Gently Annalise pushed open the door to Michael’s room, nerves thrumming through her body. Instantly, his eyes swung to her, the blue irises sparkling as he lay in the hospital bed.

“Hey,” he said, his voice scratchy from the anesthesia.

“Hi,” she said, unable to contain a crazy grin, or the relief that flooded her heart. She crossed the few feet to his bed and drank in the sight of him. An IV drip snaked out of his arm, and his chest was bandaged. His face was tired, but a gorgeous smile tugged at his lips.

“You look beautiful,” she said.

“I’d laugh, but it would hurt too much.”

“Are you okay?” she asked, wonder in her voice, still amazed, still overjoyed that he was here.

“Yes, and that’s what they tell me, too. But I suspect the morphine helps that feeling.”

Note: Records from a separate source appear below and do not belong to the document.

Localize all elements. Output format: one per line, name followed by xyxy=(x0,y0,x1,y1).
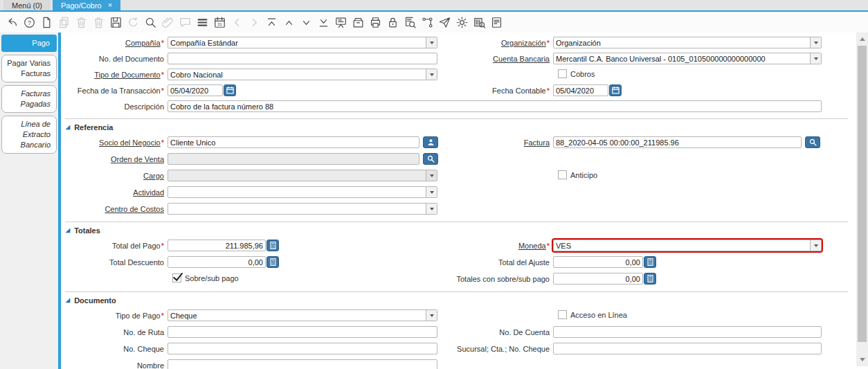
undo-icon[interactable] xyxy=(6,16,19,29)
sucursal-cta-no-cheque-label: Sucursal; Cta.; No. Cheque xyxy=(442,344,550,354)
total-descuento-input[interactable] xyxy=(168,256,266,268)
dropdown-arrow-icon[interactable] xyxy=(426,37,437,48)
total-ajuste-calculator-button[interactable] xyxy=(644,256,656,268)
cuenta-bancaria-select[interactable]: Mercantil C.A. Banco Universal - 0105_01… xyxy=(553,53,822,64)
cuenta-bancaria-label: Cuenta Bancaria xyxy=(442,54,550,64)
chat-icon xyxy=(179,16,192,29)
anticipo-checkbox[interactable] xyxy=(558,170,567,179)
no-ruta-input[interactable] xyxy=(168,326,437,338)
factura-input[interactable] xyxy=(553,136,802,148)
dropdown-arrow-icon[interactable] xyxy=(426,310,437,321)
help-icon[interactable]: ? xyxy=(23,16,36,29)
dropdown-arrow-icon[interactable] xyxy=(426,204,437,214)
product-scan-icon[interactable] xyxy=(473,16,486,29)
dropdown-arrow-icon[interactable] xyxy=(810,37,821,48)
scroll-down-icon[interactable] xyxy=(860,358,865,361)
sidebar-tab-pagar-varias-facturas[interactable]: Pagar Varias Facturas xyxy=(1,55,57,82)
form-row: No. de RutaNo. De Cuenta xyxy=(61,325,856,342)
record-zoom-icon[interactable] xyxy=(404,16,417,29)
sucursal-cta-no-cheque-input[interactable] xyxy=(553,343,822,354)
dropdown-arrow-icon[interactable] xyxy=(426,69,437,80)
form-row: Orden de Venta xyxy=(61,152,856,169)
orden-venta-zoom-button[interactable] xyxy=(423,153,438,165)
new-record-icon[interactable] xyxy=(40,16,53,29)
total-ajuste-input[interactable] xyxy=(553,256,643,268)
sidebar-tab-pago[interactable]: Pago xyxy=(1,35,57,52)
dropdown-arrow-icon[interactable] xyxy=(426,170,437,181)
form-row: Centro de Costos xyxy=(61,202,856,219)
totales-sobre-sub-pago-label: Totales con sobre/sub pago xyxy=(442,274,550,285)
lock-icon[interactable] xyxy=(386,16,399,29)
compania-select[interactable]: Compañía Estándar xyxy=(168,37,437,48)
fecha-transaccion-calendar-button[interactable] xyxy=(224,84,236,96)
organizacion-select[interactable]: Organización xyxy=(553,37,822,48)
close-icon[interactable]: × xyxy=(108,1,112,9)
actividad-select[interactable] xyxy=(168,186,437,198)
archive-icon[interactable] xyxy=(352,16,365,29)
centro-costos-label: Centro de Costos xyxy=(61,204,164,215)
report-icon[interactable] xyxy=(334,16,347,29)
total-pago-input[interactable] xyxy=(168,240,266,251)
grid-toggle-icon[interactable] xyxy=(196,16,209,29)
total-pago-calculator-button[interactable] xyxy=(266,240,279,251)
tipo-pago-label: Tipo de Pago* xyxy=(61,311,164,321)
section-header-documento: ◢Documento xyxy=(61,292,856,309)
fecha-contable-calendar-button[interactable] xyxy=(609,84,622,96)
calendar-icon[interactable]: 31 xyxy=(213,16,226,29)
no-documento-input[interactable] xyxy=(168,53,437,64)
cobros-checkbox[interactable] xyxy=(558,69,567,78)
tab-menu[interactable]: Menú (0) xyxy=(3,0,51,10)
scrollbar-thumb[interactable] xyxy=(858,46,867,342)
vertical-scrollbar[interactable] xyxy=(856,33,868,366)
total-descuento-calculator-button[interactable] xyxy=(266,256,279,268)
fecha-contable-input[interactable] xyxy=(553,84,608,96)
anticipo-checkbox-label: Anticipo xyxy=(570,170,597,181)
socio-negocio-input[interactable] xyxy=(168,136,419,148)
section-collapse-icon[interactable]: ◢ xyxy=(66,228,70,233)
cargo-select xyxy=(168,170,437,181)
send-icon[interactable] xyxy=(438,16,451,29)
tipo-pago-select[interactable]: Cheque xyxy=(168,309,437,321)
find-icon[interactable] xyxy=(144,16,157,29)
workflow-icon[interactable] xyxy=(421,16,434,29)
dropdown-arrow-icon[interactable] xyxy=(426,187,437,197)
no-cheque-input[interactable] xyxy=(168,343,437,354)
previous-record-icon[interactable] xyxy=(282,16,296,29)
tipo-documento-select[interactable]: Cobro Nacional xyxy=(168,69,437,80)
sobre-sub-pago-checkbox[interactable] xyxy=(172,273,181,282)
print-icon[interactable] xyxy=(369,16,382,29)
process-icon[interactable] xyxy=(455,16,469,29)
form-row: Tipo de Documento*Cobro NacionalCobros xyxy=(61,68,856,84)
sidebar-tab-linea-extracto-bancario[interactable]: Línea de Extracto Bancario xyxy=(1,116,57,154)
acceso-en-linea-checkbox[interactable] xyxy=(558,310,567,319)
tab-pago-cobro[interactable]: Pago/Cobro × xyxy=(53,0,120,10)
no-cuenta-input[interactable] xyxy=(553,326,822,338)
centro-costos-select[interactable] xyxy=(168,203,437,215)
report-window-icon[interactable] xyxy=(490,16,503,29)
socio-negocio-bpartner-button[interactable] xyxy=(423,136,438,148)
dropdown-arrow-icon[interactable] xyxy=(810,53,821,64)
totales-sobre-sub-pago-input[interactable] xyxy=(553,273,643,285)
form-row: Fecha de la Transacción*Fecha Contable* xyxy=(61,84,856,100)
form-row: Tipo de Pago*ChequeAcceso en Línea xyxy=(61,309,856,325)
no-cheque-label: No. Cheque xyxy=(61,344,164,354)
factura-zoom-button[interactable] xyxy=(805,136,820,148)
scroll-up-icon[interactable] xyxy=(860,37,865,41)
nombre-input[interactable] xyxy=(168,359,437,369)
detail-record-icon[interactable] xyxy=(317,16,330,29)
descripcion-input[interactable] xyxy=(168,100,822,112)
section-collapse-icon[interactable]: ◢ xyxy=(66,298,70,303)
totales-sobre-sub-pago-calculator-button[interactable] xyxy=(644,273,656,285)
form-row: Nombre xyxy=(61,359,856,369)
sidebar-tab-facturas-pagadas[interactable]: Facturas Pagadas xyxy=(1,85,57,113)
next-record-icon[interactable] xyxy=(300,16,313,29)
fecha-transaccion-input[interactable] xyxy=(168,84,223,96)
window-tabbar: Menú (0) Pago/Cobro × xyxy=(0,0,868,12)
history-back-icon xyxy=(230,16,244,29)
section-collapse-icon[interactable]: ◢ xyxy=(66,125,70,130)
parent-record-icon[interactable] xyxy=(265,16,278,29)
section-header-totales: ◢Totales xyxy=(61,222,856,239)
moneda-select[interactable]: VES xyxy=(553,240,822,251)
dropdown-arrow-icon[interactable] xyxy=(810,240,821,251)
save-icon[interactable] xyxy=(109,16,123,29)
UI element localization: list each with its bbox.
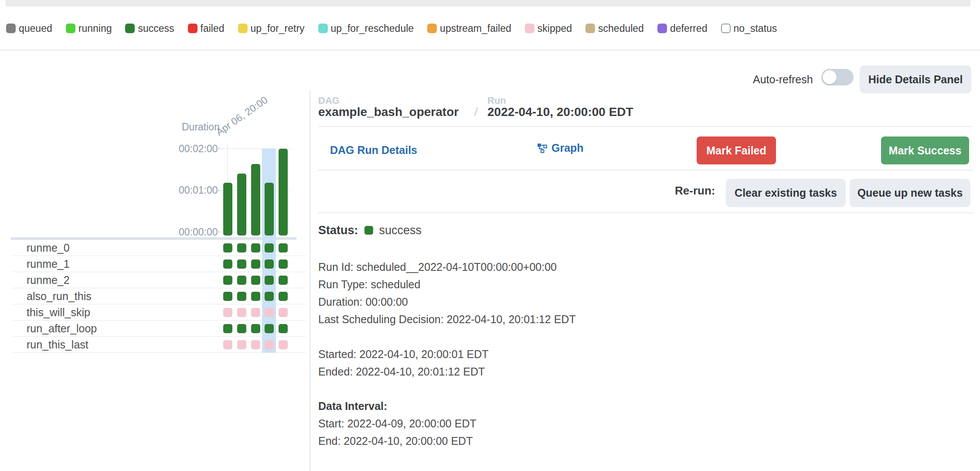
- y-tick-label: 00:00:00: [179, 226, 217, 238]
- last-scheduling-decision-field: Last Scheduling Decision: 2022-04-10, 20…: [318, 313, 576, 326]
- panel-divider: [310, 90, 310, 471]
- task-instance-success[interactable]: [237, 324, 246, 333]
- divider: [318, 212, 973, 213]
- queue-new-tasks-button[interactable]: Queue up new tasks: [850, 179, 970, 207]
- task-instance-success[interactable]: [251, 324, 260, 333]
- legend-item-label: failed: [201, 23, 225, 34]
- legend-item-label: success: [138, 23, 174, 34]
- task-instance-success[interactable]: [251, 276, 260, 285]
- legend-item-label: up_for_reschedule: [331, 23, 414, 34]
- task-instance-success[interactable]: [265, 243, 274, 253]
- task-instance-skipped[interactable]: [237, 308, 246, 317]
- legend-item-failed: failed: [188, 23, 225, 34]
- ended-field: Ended: 2022-04-10, 20:01:12 EDT: [318, 365, 485, 378]
- task-label[interactable]: this_will_skip: [27, 306, 90, 319]
- task-instance-skipped[interactable]: [223, 308, 232, 317]
- task-instance-success[interactable]: [223, 259, 232, 269]
- legend-item-up_for_reschedule: up_for_reschedule: [318, 23, 414, 34]
- task-instance-success[interactable]: [223, 324, 232, 333]
- dag-run-details-link[interactable]: DAG Run Details: [330, 144, 417, 157]
- airflow-grid-view: queuedrunningsuccessfailedup_for_retryup…: [0, 0, 980, 471]
- run-duration-bar[interactable]: [251, 164, 260, 236]
- run-duration-bar[interactable]: [265, 183, 274, 236]
- graph-link-label: Graph: [551, 142, 584, 154]
- task-instance-skipped[interactable]: [251, 308, 260, 317]
- task-instance-success[interactable]: [237, 243, 246, 253]
- graph-link[interactable]: Graph: [537, 142, 584, 154]
- interval-end-field: End: 2022-04-10, 20:00:00 EDT: [318, 435, 473, 447]
- task-instance-success[interactable]: [251, 292, 260, 301]
- task-instance-success[interactable]: [265, 259, 274, 269]
- task-instance-success[interactable]: [251, 243, 260, 253]
- task-instance-skipped[interactable]: [265, 340, 274, 349]
- breadcrumb-separator: /: [474, 105, 478, 119]
- duration-axis-title: Duration: [182, 121, 220, 133]
- task-instance-success[interactable]: [279, 292, 288, 301]
- mark-success-button[interactable]: Mark Success: [881, 137, 969, 164]
- legend-item-label: running: [78, 23, 112, 34]
- task-instance-success[interactable]: [237, 292, 246, 301]
- task-instance-skipped[interactable]: [237, 340, 246, 349]
- task-label[interactable]: run_after_loop: [27, 322, 97, 335]
- legend-item-label: no_status: [734, 23, 777, 34]
- legend-item-label: queued: [19, 23, 52, 34]
- status-label: Status:: [318, 224, 358, 237]
- run-duration-bar[interactable]: [223, 183, 232, 236]
- task-instance-skipped[interactable]: [279, 340, 288, 349]
- no_status-swatch: [721, 24, 731, 33]
- duration-field: Duration: 00:00:00: [318, 296, 408, 308]
- task-label[interactable]: also_run_this: [27, 290, 92, 303]
- run-duration-bar[interactable]: [279, 149, 288, 236]
- task-instance-success[interactable]: [237, 276, 246, 285]
- task-instance-skipped[interactable]: [279, 308, 288, 317]
- task-instance-success[interactable]: [237, 259, 246, 269]
- divider: [318, 126, 973, 127]
- legend-item-queued: queued: [6, 23, 52, 34]
- task-instance-skipped[interactable]: [251, 340, 260, 349]
- status-legend: queuedrunningsuccessfailedup_for_retryup…: [6, 22, 777, 35]
- task-instance-success[interactable]: [223, 292, 232, 301]
- up_for_retry-swatch: [238, 24, 248, 33]
- auto-refresh-toggle[interactable]: [821, 69, 854, 85]
- task-instance-success[interactable]: [223, 276, 232, 285]
- task-instance-success[interactable]: [265, 276, 274, 285]
- mark-failed-button[interactable]: Mark Failed: [697, 137, 776, 164]
- legend-item-label: skipped: [538, 23, 572, 34]
- rerun-label: Re-run:: [675, 184, 715, 198]
- task-instance-success[interactable]: [279, 259, 288, 269]
- task-label[interactable]: runme_0: [27, 242, 70, 254]
- legend-item-upstream_failed: upstream_failed: [427, 23, 511, 34]
- upstream_failed-swatch: [427, 24, 437, 33]
- y-tick-label: 00:02:00: [179, 143, 217, 155]
- hide-details-panel-button[interactable]: Hide Details Panel: [860, 65, 971, 93]
- legend-item-no_status: no_status: [721, 23, 777, 34]
- task-instance-success[interactable]: [265, 324, 274, 333]
- run-type-field: Run Type: scheduled: [318, 278, 420, 291]
- x-axis-tick-label: Apr 06, 20:00: [214, 94, 270, 138]
- interval-start-field: Start: 2022-04-09, 20:00:00 EDT: [318, 417, 476, 430]
- success-status-swatch: [364, 226, 373, 235]
- task-label[interactable]: runme_1: [27, 258, 70, 270]
- task-instance-success[interactable]: [279, 324, 288, 333]
- task-label[interactable]: runme_2: [27, 274, 70, 287]
- legend-item-skipped: skipped: [525, 23, 572, 34]
- graph-icon: [537, 143, 548, 154]
- queued-swatch: [6, 24, 16, 33]
- task-instance-success[interactable]: [265, 292, 274, 301]
- clear-existing-tasks-button[interactable]: Clear existing tasks: [726, 179, 846, 207]
- task-instance-success[interactable]: [279, 276, 288, 285]
- legend-item-label: up_for_retry: [251, 23, 305, 34]
- run-duration-bar[interactable]: [237, 174, 246, 236]
- run-id-field: Run Id: scheduled__2022-04-10T00:00:00+0…: [318, 261, 557, 273]
- axis-tick: [216, 232, 220, 232]
- task-instance-skipped[interactable]: [223, 340, 232, 349]
- task-instance-success[interactable]: [279, 243, 288, 253]
- task-instance-skipped[interactable]: [265, 308, 274, 317]
- task-label[interactable]: run_this_last: [27, 338, 88, 351]
- task-instance-success[interactable]: [251, 259, 260, 269]
- task-instance-success[interactable]: [223, 243, 232, 253]
- deferred-swatch: [657, 24, 667, 33]
- legend-item-label: scheduled: [598, 23, 644, 34]
- legend-item-label: upstream_failed: [440, 23, 511, 34]
- failed-swatch: [188, 24, 197, 33]
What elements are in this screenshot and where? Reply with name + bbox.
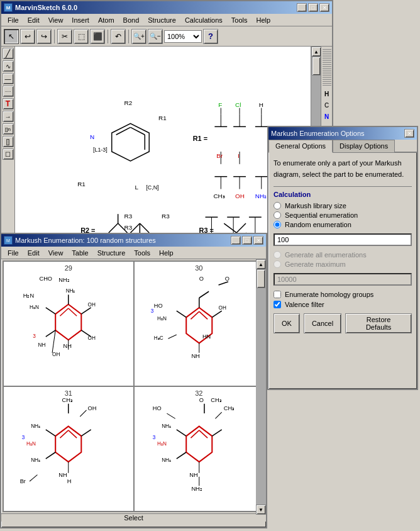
- scroll-thumb[interactable]: [312, 57, 321, 75]
- results-maximize[interactable]: □: [242, 236, 252, 245]
- svg-text:R1: R1: [77, 181, 86, 187]
- cell-30-number: 30: [135, 264, 264, 272]
- tab-display-options[interactable]: Display Options: [333, 140, 395, 153]
- svg-line-49: [224, 223, 236, 233]
- svg-text:3: 3: [150, 308, 153, 314]
- maximize-button[interactable]: □: [308, 3, 318, 12]
- dash-tool[interactable]: ·····: [3, 86, 14, 97]
- results-scroll-up[interactable]: ▲: [256, 259, 266, 269]
- random-count-input[interactable]: [274, 233, 412, 246]
- radio-max-input: [274, 260, 281, 268]
- svg-text:L: L: [135, 184, 138, 191]
- zoom-out-tool[interactable]: 🔍−: [148, 29, 163, 44]
- redo-tool[interactable]: ↪: [36, 29, 52, 44]
- menu-atom[interactable]: Atom: [94, 16, 118, 25]
- results-status-bar: Select: [1, 513, 266, 522]
- svg-text:R3: R3: [124, 213, 133, 220]
- max-count-input[interactable]: [274, 273, 412, 286]
- menu-edit[interactable]: Edit: [24, 16, 43, 25]
- cut-tool[interactable]: ✂: [57, 29, 72, 44]
- results-menu-file[interactable]: File: [4, 249, 23, 257]
- tab-general-options[interactable]: General Options: [268, 140, 333, 153]
- results-close[interactable]: ✕: [253, 236, 263, 245]
- radio-library-input[interactable]: [274, 202, 281, 210]
- tab-bar: General Options Display Options: [268, 140, 417, 153]
- radio-random-input[interactable]: [274, 221, 281, 228]
- svg-line-42: [109, 223, 118, 233]
- rect-tool[interactable]: ☐: [3, 148, 14, 160]
- arrow-tool[interactable]: →: [3, 111, 14, 122]
- svg-text:HO: HO: [153, 303, 162, 309]
- cancel-button[interactable]: Cancel: [304, 313, 341, 333]
- results-menu-view[interactable]: View: [45, 249, 67, 257]
- zoom-in-tool[interactable]: 🔍+: [131, 29, 146, 44]
- svg-line-139: [212, 430, 221, 436]
- help-tool[interactable]: ?: [203, 29, 218, 44]
- svg-text:OH: OH: [235, 193, 245, 199]
- toolbar-separator-3: [128, 30, 129, 43]
- svg-text:CH₃: CH₃: [213, 193, 224, 199]
- close-button[interactable]: ✕: [319, 3, 329, 12]
- svg-text:R1: R1: [158, 115, 167, 121]
- line-tool[interactable]: ╱: [3, 48, 14, 59]
- results-scrollbar[interactable]: ▲ ▼: [256, 259, 266, 515]
- copy-tool[interactable]: ⬚: [74, 29, 89, 44]
- checkbox-valence[interactable]: Valence filter: [274, 301, 412, 308]
- results-grid: 29 NH₂ H₂N CHO NH₂ H₂N: [3, 260, 265, 512]
- ok-button[interactable]: OK: [274, 313, 300, 333]
- text-tool[interactable]: T: [3, 98, 14, 109]
- menu-help[interactable]: Help: [253, 16, 275, 25]
- svg-line-135: [176, 430, 185, 436]
- menu-calculations[interactable]: Calculations: [181, 16, 226, 25]
- grid-cell-29: 29 NH₂ H₂N CHO NH₂ H₂N: [3, 261, 134, 386]
- results-scroll-thumb[interactable]: [257, 269, 265, 288]
- dialog-close[interactable]: ✕: [404, 129, 414, 138]
- menu-file[interactable]: File: [4, 16, 23, 25]
- checkbox-homology-input[interactable]: [274, 291, 281, 298]
- minimize-button[interactable]: _: [297, 3, 307, 12]
- svg-text:NH₂: NH₂: [31, 457, 40, 463]
- results-scroll-track[interactable]: [256, 269, 266, 505]
- element-n-button[interactable]: N: [322, 111, 332, 122]
- bracket-tool[interactable]: []: [3, 136, 14, 147]
- svg-line-8: [116, 127, 131, 135]
- radio-sequential-input[interactable]: [274, 211, 281, 219]
- scroll-up[interactable]: ▲: [311, 47, 321, 57]
- main-window-title: MarvinSketch 6.0.0: [15, 4, 77, 11]
- dialog-title-bar: Markush Enumeration Options ✕: [268, 127, 417, 140]
- restore-defaults-button[interactable]: Restore Defaults: [345, 313, 412, 333]
- undo-tool[interactable]: ↩: [20, 29, 35, 44]
- element-c-button[interactable]: C: [322, 100, 332, 111]
- results-menu-edit[interactable]: Edit: [24, 249, 43, 257]
- radio-library[interactable]: Markush library size: [274, 202, 412, 210]
- results-menu-help[interactable]: Help: [155, 249, 177, 257]
- results-menu-table[interactable]: Table: [68, 249, 92, 257]
- menu-structure[interactable]: Structure: [144, 16, 180, 25]
- checkbox-homology[interactable]: Enumerate homology groups: [274, 291, 412, 298]
- menu-view[interactable]: View: [45, 16, 67, 25]
- wave-tool[interactable]: ∿: [3, 60, 14, 72]
- svg-text:OH: OH: [88, 405, 97, 411]
- checkbox-valence-input[interactable]: [274, 301, 281, 308]
- element-h-button[interactable]: H: [322, 89, 332, 99]
- svg-text:H₂N: H₂N: [30, 305, 39, 310]
- menu-tools[interactable]: Tools: [228, 16, 251, 25]
- radio-sequential[interactable]: Sequential enumeration: [274, 211, 412, 219]
- transform-tool[interactable]: ↶: [111, 29, 126, 44]
- results-minimize[interactable]: _: [231, 236, 241, 245]
- menu-insert[interactable]: Insert: [68, 16, 93, 25]
- straight-tool[interactable]: —: [3, 73, 14, 84]
- results-menu-structure[interactable]: Structure: [94, 249, 130, 257]
- calculation-header: Calculation: [274, 186, 412, 198]
- results-menu-tools[interactable]: Tools: [130, 249, 154, 257]
- menu-bond[interactable]: Bond: [119, 16, 143, 25]
- bracket-n-tool[interactable]: []n: [3, 123, 14, 135]
- radio-all-label: Generate all enumerations: [285, 251, 367, 259]
- zoom-select[interactable]: 100% 50% 200%: [164, 30, 202, 43]
- svg-text:3: 3: [22, 435, 25, 440]
- paste-tool[interactable]: ⬛: [90, 29, 105, 44]
- results-scroll-down[interactable]: ▼: [256, 505, 266, 515]
- select-tool[interactable]: ↖: [4, 29, 19, 44]
- cell-31-number: 31: [4, 389, 133, 397]
- radio-random[interactable]: Random enumeration: [274, 221, 412, 228]
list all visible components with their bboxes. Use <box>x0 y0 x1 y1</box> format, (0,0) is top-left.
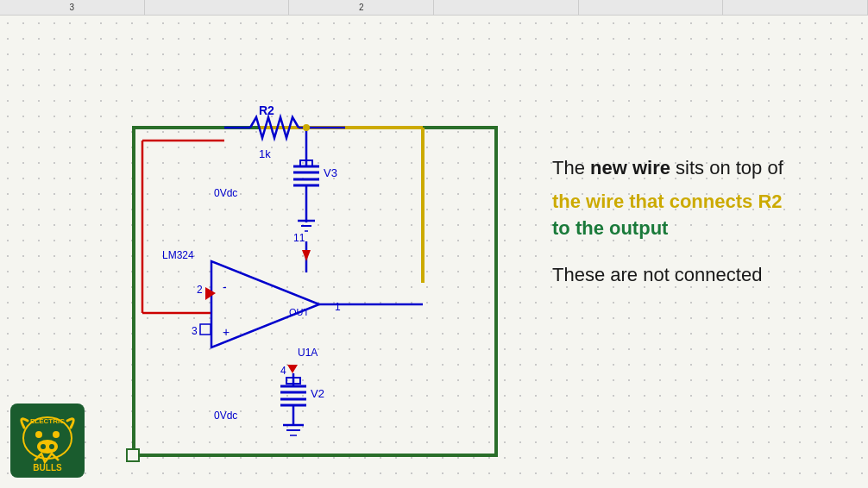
svg-point-58 <box>37 440 58 454</box>
annotation-text-4: These are not connected <box>552 262 846 289</box>
svg-text:3: 3 <box>192 325 198 337</box>
svg-text:V2: V2 <box>311 387 324 400</box>
svg-point-60 <box>49 444 54 449</box>
svg-marker-24 <box>302 250 311 261</box>
svg-point-59 <box>41 444 46 449</box>
annotation-bold: new wire <box>590 157 670 178</box>
annotation-text-2: the wire that connects R2 <box>552 189 846 216</box>
annotation-suffix: sits on top of <box>670 157 783 178</box>
svg-text:11: 11 <box>293 232 305 244</box>
ruler-item-1: 3 <box>0 0 145 15</box>
annotation-text-1: The new wire sits on top of <box>552 155 846 182</box>
svg-rect-31 <box>200 324 211 335</box>
ruler-item-3: 2 <box>289 0 434 15</box>
svg-text:U1A: U1A <box>298 347 318 359</box>
svg-rect-0 <box>134 128 496 455</box>
svg-point-57 <box>53 431 60 438</box>
svg-text:4: 4 <box>280 365 286 377</box>
svg-text:1k: 1k <box>259 147 271 160</box>
svg-marker-51 <box>287 365 298 373</box>
annotation-prefix: The <box>552 157 590 178</box>
electric-bulls-logo: ELECTRIC BULLS <box>9 402 86 479</box>
svg-rect-49 <box>127 449 139 461</box>
svg-text:BULLS: BULLS <box>33 463 62 472</box>
svg-point-52 <box>303 124 310 131</box>
ruler-item-4 <box>434 0 579 15</box>
svg-text:R2: R2 <box>259 103 274 117</box>
svg-text:OUT: OUT <box>289 307 310 317</box>
svg-text:-: - <box>223 280 227 294</box>
svg-text:ELECTRIC: ELECTRIC <box>30 417 65 425</box>
svg-text:2: 2 <box>197 284 203 296</box>
svg-point-56 <box>35 431 42 438</box>
annotation-area: The new wire sits on top of the wire tha… <box>535 138 863 306</box>
ruler-item-6 <box>723 0 868 15</box>
svg-text:LM324: LM324 <box>162 249 194 261</box>
svg-text:0Vdc: 0Vdc <box>214 410 237 422</box>
svg-text:V3: V3 <box>324 166 337 179</box>
svg-text:1: 1 <box>335 301 341 313</box>
annotation-text-3: to the output <box>552 216 846 242</box>
ruler-item-5 <box>579 0 724 15</box>
top-ruler-bar: 3 2 <box>0 0 868 16</box>
ruler-item-2 <box>145 0 290 15</box>
svg-text:0Vdc: 0Vdc <box>214 187 237 199</box>
svg-text:+: + <box>223 325 230 339</box>
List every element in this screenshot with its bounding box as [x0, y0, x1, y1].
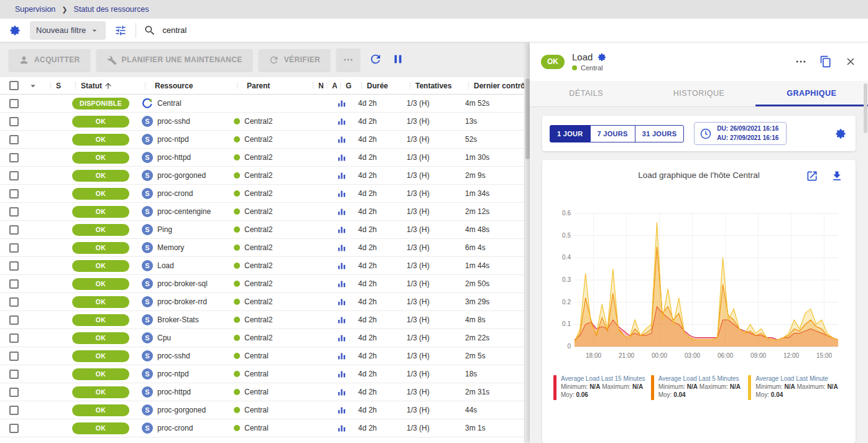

She smiled once more and raised a hand, wanting to touch his face, his arm…him.

“You can touch me,” he rasped, answering her unspoken question.

She bent forward, touching him first with her lips, brushing them across his cheek. A quiet sigh escaped him. “I thought you were going to die,” she whispered, the words spilling out with a fresh round of tears that fell on his cheek. She’d hoped to be strong. She’d told the other women she would be. But it was hard, so damn hard, and now all the relief and happiness bubbled up and poured out of her in these salty streaks along her face and his.

“Evidently, a lot of people did,” he said wryly, his sense of humor as robust as ever. “The doctor said she wasn’t sure if I was going to make it through, either. Can’t say I’m bummed that I don’t remember a thing that happened after I hit the parking garage floor.”

“Do you want me to tell you?”

He nodded, and she pulled back. He patted the side of the bed that wasn’t tangled up with his IV. “Sit with me, and tell me about the last six hours of my life.”

She didn’t need to be asked twice. She perched on the side of his bed and held his hand in hers. She cleared her throat, took a breath, and met his gaze.

Then she told him everything that had happened.

*

His mouth fell open as he took in the enormity of what happened after Charlie had shot him. But that moment when Charlie’s gun had aimed at Annalise still played before his eyes. He gripped her hand tighter. “He was aiming at you. My only thought was to protect you.”

“I know.” She ran her finger across his hand.

“And then you…you finished it,” he added, wonder in his voice.

She winced, her face squeezing as if in pain.

“Are you okay?”

She nodded. “Yes. Just processing it all still. But I’m more than okay.”

“Wow.” He shook his head, trying to make sense of everything. “You killed the man who tried to rip my family apart.”

She nodded, tears slipping from her eyes. “You’re the first man I loved, and the last man I’ll ever love. I wasn’t going to let anyone take you away from me.”

Even though it hurt, even though he wasn’t supposed to move, he lifted his arms, reached for her face, and held it in his palms. “I’d die to save you,” he whispered softly, reverently.

With fierce eyes and a strong voice, she answered, “I wouldn’t let you. Because I’d kill to protect you, and to protect us. I’ve got plans. I’m planning on loving you for a long, long time.”